Each line from the one containing "Moema Cambraia" to the end of the material below is to be restated exactly, with pictures skipped.

════════════════════

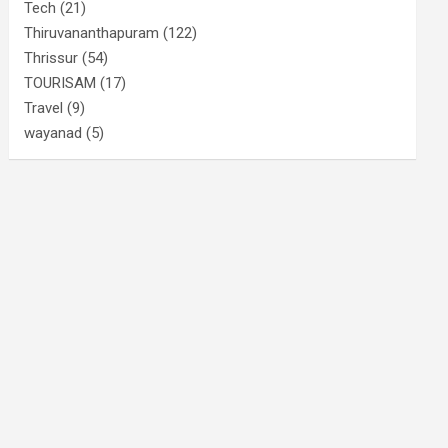
Tech
(21)
Thiruvananthapuram
(122)
Thrissur
(54)
TOURISAM
(17)
Travel
(9)
wayanad
(5)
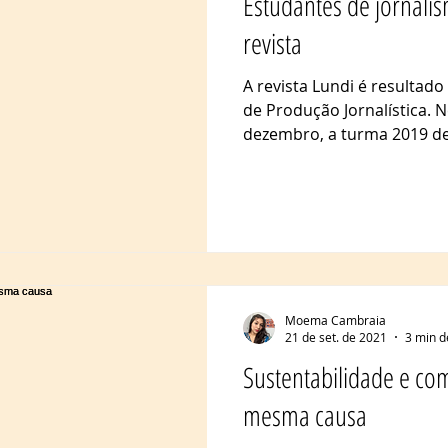
Estudantes de jornali
revista
A revista Lundi é resultado
de Produção Jornalística. N
dezembro, a turma 2019 de.
Moema Cambraia
21 de set. de 2021
3 min d
Sustentabilidade e co
mesma causa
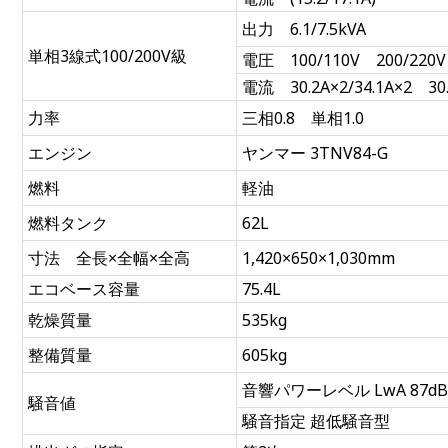
出力 6.1/7.5kVA
単相3線式100/200V級
電圧 100/110V 200/220V
電流 30.2A×2/34.1A×2 30.
力率
三相0.8 単相1.0
エンジン
ヤンマー 3TNV84-G
燃料
軽油
燃料タンク
62L
寸法 全長×全幅×全高
1,420×650×1,030mm
エコベース容量
75.4L
乾燥質量
535kg
整備質量
605kg
音響パワーレベル LwA 87d
騒音値
騒音指定 超低騒音型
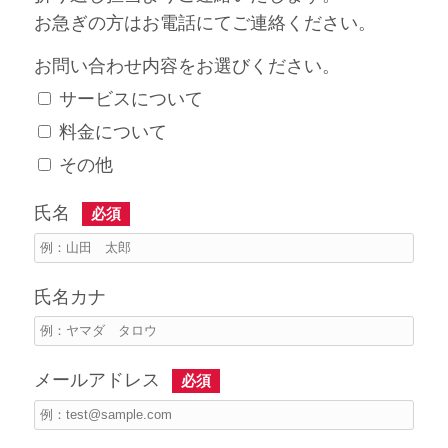
お急ぎの方はお電話にてご連絡ください。
お問い合わせ内容をお選びください。
サービスについて
料金について
その他
氏名
必須
氏名カナ
メールアドレス
必須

════════════════════

Response box:
Moema Cambraia
21 de set. de 2021
3 min d
Sustentabilidade e co
mesma causa
出力 6.1/7.5kVA
単相3線式100/200V級
電圧 100/110V 200/220V
電流 30.2A×2/34.1A×2 30.
力率
三相0.8 単相1.0
エンジン
ヤンマー 3TNV84-G
燃料
軽油
燃料タンク
62L
寸法 全長×全幅×全高
1,420×650×1,030mm
エコベース容量
75.4L
乾燥質量
535kg
整備質量
605kg
音響パワーレベル LwA 87d
騒音値
騒音指定 超低騒音型
お急ぎの方はお電話にてご連絡ください。
お問い合わせ内容をお選びください。
サービスについて
料金について
その他
氏名
必須
氏名カナ
メールアドレス
必須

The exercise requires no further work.